Знаете, среди людей, одержимых жестокостью в кинематографе, людей, которые действительно хотят сделать зрителя соучастником, серьёзен, по-моему, один человек — это Ханеке. Вот когда Ханеке снимает, например, «Скрытое» или особенно «Жестокие игры»… «Белая лента» — это другой жанр. Ну, возьмём «Жестокие игры». Или как он называется точно? Я сейчас не вспомню. [«Забавные игры»]. Ну, где двое мальчиков убивают семью. Я вижу, что он мучается. Я вижу, что он не получает удовольствия от происходящего. Он тычет меня в это носом! Он говорит: «Смотри! Смотри! Не отводи глаз! Ты обязан это видеть, ты обязан в этом жить». Мне кажется, что Ханеке мучается, это снимая, а Гаспар Ноэ любуется, это снимая. И его стилистические упражнения не представляются мне столь ценными, чтобы стоило ставить такие этические эксперименты. Ну, не нравится, ничего не поделаешь.

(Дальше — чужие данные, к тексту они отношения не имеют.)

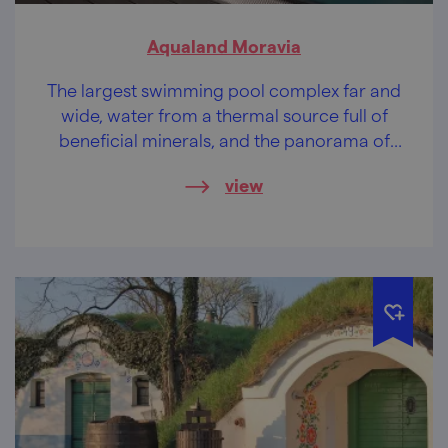
Aqualand Moravia
The largest swimming pool complex far and
wide, water from a thermal source full of
beneficial minerals, and the panorama of
Pálava on top of that.
view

«Избранный вами формат общения со слушателями (вопрос — ответ) стал меня несколько тяготить. Может быть, стоит продлить время ваших «лекций» или развёрнутых комментариев?»

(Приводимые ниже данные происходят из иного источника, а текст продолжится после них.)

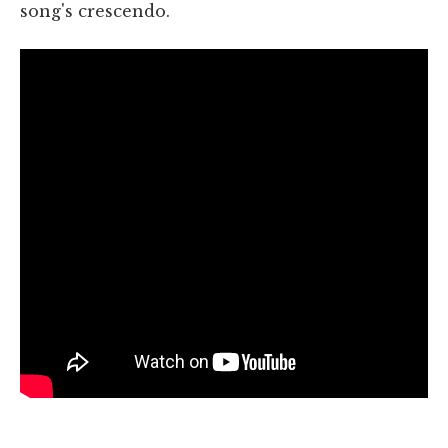
song's crescendo.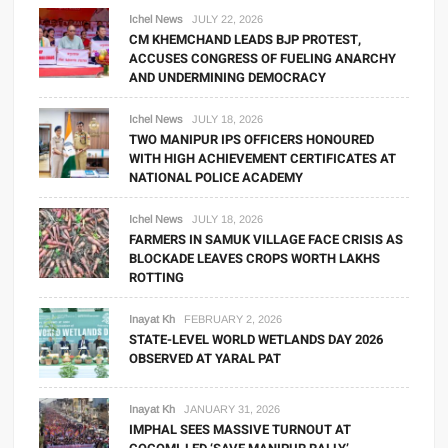
Ichel News
JULY 22, 2026
CM KHEMCHAND LEADS BJP PROTEST,
ACCUSES CONGRESS OF FUELING ANARCHY
AND UNDERMINING DEMOCRACY
Ichel News
JULY 18, 2026
TWO MANIPUR IPS OFFICERS HONOURED
WITH HIGH ACHIEVEMENT CERTIFICATES AT
NATIONAL POLICE ACADEMY
Ichel News
JULY 18, 2026
FARMERS IN SAMUK VILLAGE FACE CRISIS AS
BLOCKADE LEAVES CROPS WORTH LAKHS
ROTTING
Inayat Kh
FEBRUARY 2, 2026
STATE-LEVEL WORLD WETLANDS DAY 2026
OBSERVED AT YARAL PAT
Inayat Kh
JANUARY 31, 2026
IMPHAL SEES MASSIVE TURNOUT AT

Понимаете, Аня (это annapurna), я бы с удовольствием делал это как сплошные лекции, но я могу существовать только в режиме диалога, и без ваших вопросов мне не интересно. Я слишком много читаю лекций в обычное время — в институте или в «Прямой речи». Здесь мне хочется поотвечать. Мне нравится энергия этого общения.
Про Дейва Эггерса я сказал. Я перепутал, кажется, немного его фамилию. Да, Эггерс, роман «The Circle».
«В своё время после неудач в ракетно-космической отрасли вы разразились укоризнами — «у вас ракеты не летают». Следом последовали досадные неудачи у американцев, а вы на это не откликнулись. На днях американская ракета опять не взлетела, а наш корабль благополучно вернулся. А вы — молчок. Неужели ждёте нашей неудачи?»
Нет, я не жду нашей неудачи. Если бы я был американским поэтом, я бы реагировал на американские проблемы. Меня волнуют проблемы русские, про американцев пусть пишут американцы. Если американцы сделают что-то (и они делают, и я на это отзываюсь периодически), что оскорбит мои нравственные чувства… Ну, вы же слышали, как я сейчас резко, жёстко, бескомпромиссно высказывался о Трампе, я бы даже сказал — просто бесстрашно высказывался! При этом нахожусь сейчас в Америке. Так что не волнуйтесь, американские проблемы меня тоже занимают. Когда у них плохо, я об этом говорю. Но почему-то меня в Америке за это меня не объявляют ни врагом, ни «пятой колонной», ни отыскивают в моих мотивациях «мидовских печенек». Да они вообще, по-моему, не очень обращают на это внимания.
«В своё время вы назвали Игоря Стрелкова самым достойным гражданином России в XXI веке…»
Нет, ничего подобного я не говорил. Я говорил, что Игорь Стрелков — это единственный перспективный политик (на тот момент). Сейчас, мне кажется, он отчасти растерял эту перспективность, потому что сделал несколько вещей, которые подорвали его популярность. Да она и объективно была подорвана ходом вещей, ходом эволюции самого проекта «Новороссия». Меня, кстати, просят не употреблять слово «Новороссия».